Closed virial equations for hard parallel cubes and squares

TL;DR

This paper derives closed-form virial equations for hard parallel cubes and squares, revealing their limitations in representing fluid phases near freezing and highlighting similarities with sphere packings.

Contribution

It introduces closed-virial equations for cubes and squares based on observed behaviors of virial coefficients and their relation to close-packing.

Findings

Virial coefficients Bn show similar behavior to spheres and disks.

Virial pressures deviate from MD pressures below crystallization densities.

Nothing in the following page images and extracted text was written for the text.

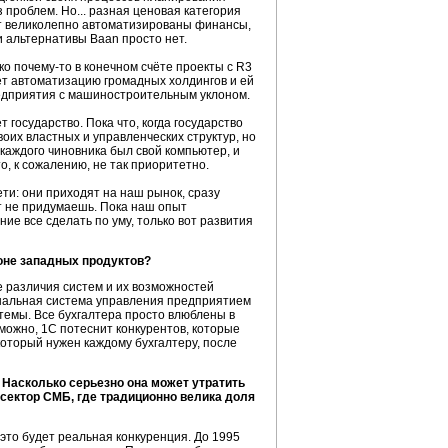
з проблем. Но... разная ценовая категория
дут великолепно автоматизированы финансы,
и альтернативы Baan просто нет.
ько
почему-то
в конечном счёте проекты с R3
ет автоматизацию громадных холдингов и ей
редприятия с машиностроительным уклоном.
 государство. Пока что, когда государство
воих властных и управленческих структур, но
аждого чиновника был свой компьютер, и
, к сожалению, не так приоритетно.
ети: они приходят на наш рынок, сразу
тут не придумаешь. Пока наш опыт
ие все сделать по уму, только вот развития
оне западных продуктов?
 различия систем и их возможностей
ональная система управления предприятием
темы.
Все бухгалтера просто влюблены в
зможно, 1С потеснит конкурентов, которые
который нужен каждому бухгалтеру, после
 Насколько серьезно она может утратить
 сектор СМБ, где традиционно велика доля
 это будет реальная конкуренция. До 1995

Limitations of Mayer cluster expansion in fluid phase modeling are confirmed.

Abstract

A correlation between maxima in virial coefficients (Bn), and "kissing" numbers for hard hyper-spheres up to dimension D=5, indicates a virial equation and close-packing relationship. Known virial coefficients up to B7, both for hard parallel cubes and squares, indicate that the limiting differences Bn-B(n-1) behave similar to spheres and disks, in the respective expansions relative to maximum close packing. In all cases, the increment Bn-B(n-1) will approach a negative constant with similar functional form in each dimension. This observation enables closed-virial equations-of-state for cubes and squares to be obtained. In both the 3D and 2D cases, the virial pressures begin to deviate from MD thermodynamic pressures at densities well-below crystallization. These results consolidate the general conclusion, from previous papers on spheres and disks, that the Mayer cluster expansion cannot represent the thermodynamic fluid phases up to freezing as commonly assumed in statistical theories.